LAS VEGAS — From cleverly designed toys and wellness devices to alternative energy ideas and device virtualization software for the Internet of Things, International CES has got it. CES, which started out strictly as a tradeshow for dealers of audio/video and home entertainment systems, has become the annual make-or-break showcase for startups, software designers, and propeller-heads to test innovative product concepts, breakthrough technologies, and clever application ideas among fellow engineers, marketers, consumer electronics OEMs, and investors who gather here at the convention center.
The opening gadget salvo is called "CES Unveiled," a sort of indoor Maxwell Street for new technology and product ideas, all complicated by the presence of food tables and unlimited free alcohol. We don't know how many Unveiled newborns will be commercialized by the end of the year, let alone how big a commercial success any one might become.
Following is a sampling of the products (and sometimes prototypes) that caught our eye this year. (My colleague Jessica Lipsky here at CES also contributed to this story.)
Parrot offers toys as well designed as cars
Paris-based Parrot, always a crowd pleaser on the CES show floor, returned to show off the company's two new gadgets: its new-generation personal drone, called "Micro Drone," equipped with indoor wheels to roll on the floor or the ceiling; and a smartphone-controlled robotics device, "Jumping Sumo," that jumps 2.5 feet in the air but always lands on its wheels.

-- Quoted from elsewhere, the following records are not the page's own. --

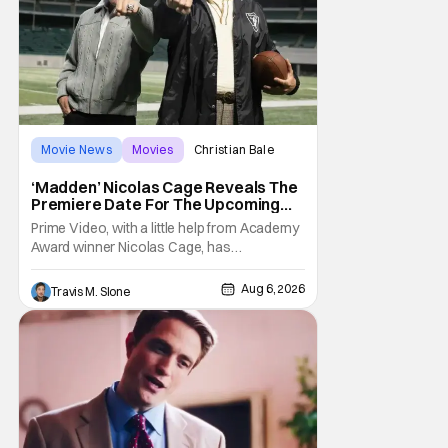
Movie News
Movies
Christian Bale
‘Madden’ Nicolas Cage Reveals The
Premiere Date For The Upcoming
Film
Prime Video, with a little help from Academy
Award winner Nicolas Cage, has
announced the release date for the
upcoming film, Madden. The film stars Cage
Aug 6, 2026
Travis M. Slone
as the NFL legend and Christian Bale as Al
Davis. Madden will follow the journey of
John Madden from Super Bowl-winning
coach to TV announcer and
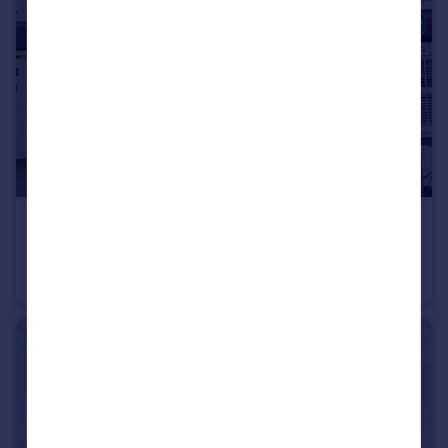
£275,000
Guide Price
Burnhill Road, Beckenham, BR3
Flat
1
1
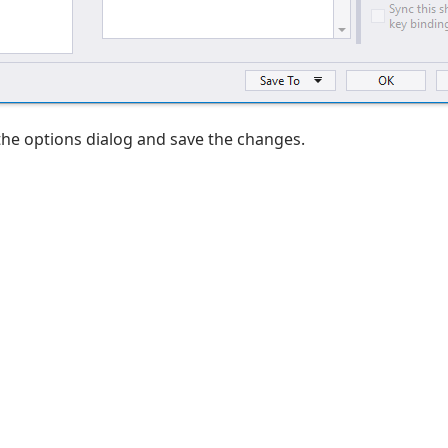
the options dialog and save the changes.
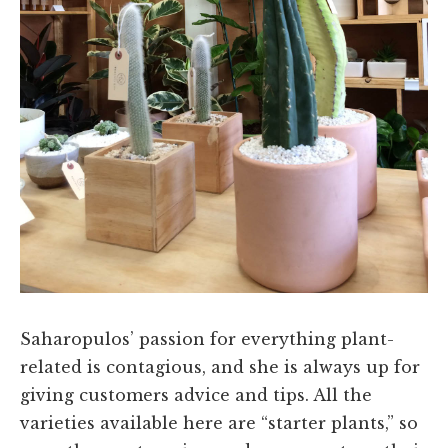
Saharopulos’ passion for everything plant-
related is contagious, and she is always up for
giving customers advice and tips. All the
varieties available here are “starter plants,” so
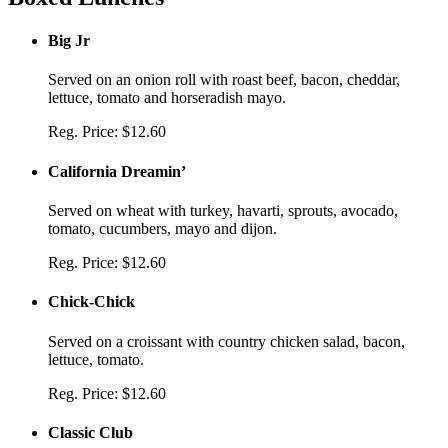
Big Jr
Served on an onion roll with roast beef, bacon, cheddar,
lettuce, tomato and horseradish mayo.
Reg. Price:
$12.60
California Dreamin’
Served on wheat with turkey, havarti, sprouts, avocado,
tomato, cucumbers, mayo and dijon.
Reg. Price:
$12.60
Chick-Chick
Served on a croissant with country chicken salad, bacon,
lettuce, tomato.
Reg. Price:
$12.60
Classic Club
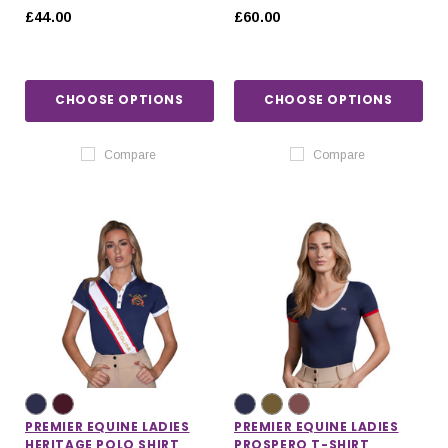
£44.00
£60.00
CHOOSE OPTIONS
CHOOSE OPTIONS
Compare
Compare
PREMIER EQUINE LADIES
PREMIER EQUINE LADIES
HERITAGE POLO SHIRT
PROSPERO T-SHIRT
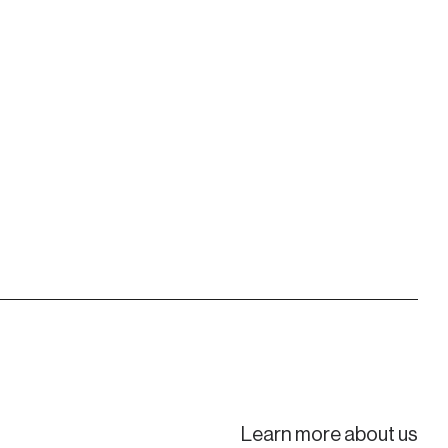
Learn more about us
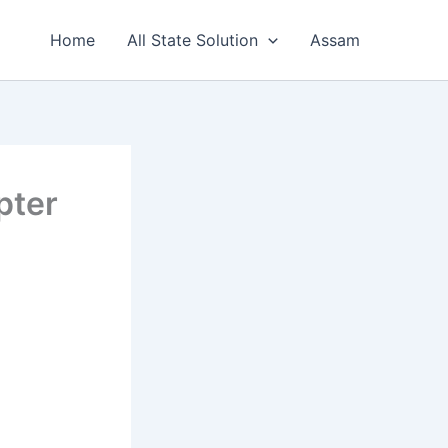
Home
All State Solution
Assam
pter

Demonstrating his new toys, Henri Seydoux (second from the right in the photo above), the founder and CEO of Parrot, told EE Times: "These are not quick gadgets. They are toys that are as serious and as well designed as cars."
Indeed, they are robust. Parrot's new Micro Drone comes with an unprecedented automatic stabilization system. Jumping Sumo, with embedded camera, can even make 90 degree turns at high speed, while its foldable wheels control speed and enable tricky moves.
Parrot's Jumping Sumo.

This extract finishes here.